Estudo com Eco-Doppler de Tumor do Corpo Carotídeo
Publicado em 16 de March de 2008 - 1,132 visualizações
Por Fernando L. Soma, Sebastião M. Zanforlin, Mauro S. Mattos, Móiseis S. Padillha, Adriano Czapkowski, Claúdio c. Pires, Joel Schimillevitch
Descrição
O corpo carotídeo é uma estrutura ovóide de dimensão aproximada de 1,0 x 1,5 mm, localizada na adventícia da bifurcação carotídea, constituído por células nervosas paraganglionares, é um quimioreceptor e tem função relacionada à percepção da pressão arterial.
O tumor do corpo carotídeo (TCC) foi descrito primeiramente por Haller em 1743. Os primeiros tratamentos cirúrgicos foram publicados por Reinger em 1880 (o paciente foi a óbito) e por Meydel em 1886 (o paciente desenvolveu hemiplegia). Scudder em 1903 fez a primeira remoção cirúrgica com sucesso.

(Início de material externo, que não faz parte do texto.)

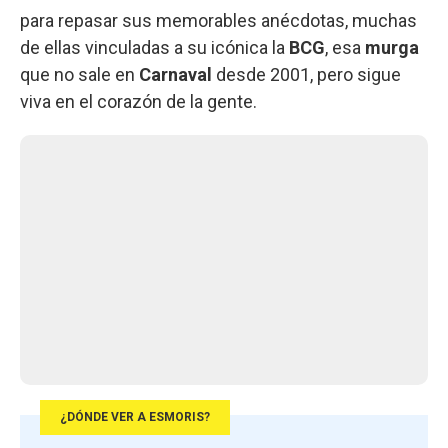
para repasar sus memorables anécdotas, muchas
de ellas vinculadas a su icónica la
BCG
, esa
murga
que no sale en
Carnaval
desde 2001, pero sigue
viva en el corazón de la gente.
¿DÓNDE VER A ESMORIS?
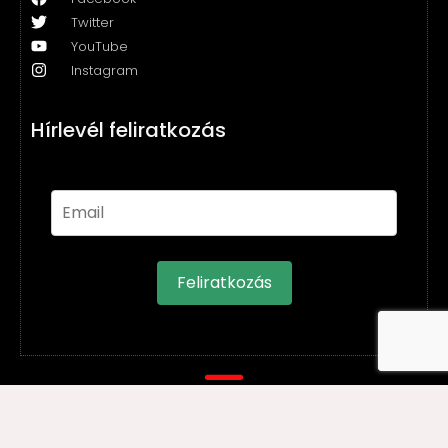
Twitter
YouTube
Instagram
Hírlevél feliratkozás
Feliratkozás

O TCC são lesões incomuns, há formas adenomatosa e angiomatosa. São neoplasias de crescimento lento, localmente agressivas, podendo comprimir e/ou infiltrar a artéria carótida e nervos. A incidência na população é de 1:30.000, ocorre por volta da quinta década de vida. Estudos recentes sugerem herança autossômica dominante com penetrância completa. Em regiões de grande altitude observa-se predileção do TCC pelo sexo feminino. Os casos podem ser esporádicos ou apresentar caráter familiar (20% dos casos), nestes observa-se maior incidência de bilateralidade (30% dos casos) e podem estar associado com outros paragangliomas e distúrbios de coagulação.
A incidência de malignidade é estimada entre 5 e 10%. Embora a observação de invasão local agressiva com envolvimento da parede dos vasos carotídeos possa sugerir lesão cancerosa, a presença de metástases para linfonodos regionais, estruturas adjacentes, fígado ou pulmões é que permite indubitável certeza de malignidade. Aproximadamente 1000 casos foram descritos na literatura até 1990.
A apresentação clínica mais freqüente é a associação de cefaléia e massa cervical palpável no ângulo da mandíbula, que podem ser confundidos com cistos branquias, nódulos linfáticos, aneurismas de carótida, glândulas salivares ou neurofibromas.
Diagnóstico
Embora a Angiografia com biópsia seja o padrão ouro para o diagnóstico, demostrando massa hipervascular na bifurcação da carótida, a observação ultra-sonográfica de lesão tumoral hipoecogênica na bifurcação carotídea, remete ao diagnóstico do TCC.
Ao Doppler os achados típicos desta massa sólida hipoecogênica é de rica vascularização, mostrando baixa resistência arterial.
O Duplex scanning é um meio sensível para ser usado como screenning em casos esporádicos e familiares visando uma detecção precoce, confirmação diagnostica e seguimento. A Tomografia Computadorizada e a Ressonância Magnética seriam usados para observar a eventual extensão da neoplasia e presença de metástases.
As novas técnicas de imagem permitem a detecção precoce de TCC em estágios inicias, antes de tornarem palpáveis. A suspeita clínica e o diagnóstico precoce são muito importantes, porque a ressecção de pequenos tumores diminue a morbi-mortalidade e a recorrência pode ocorrer em pequena porcentagem dos casos.
Conclusão
O Dupex- scannig é um método importante, não invasivo, sensível, permitindo a detecção precoce e confirmação diagnóstica para TCC. Nos pacientes em que optou-se por conduta conservadora, o Duplex-scannig pode ser utilizado para controle e seguimento. Em casos esporádicos e/ou caráter familiar pode ser utilizado para rastreamento e seguimento.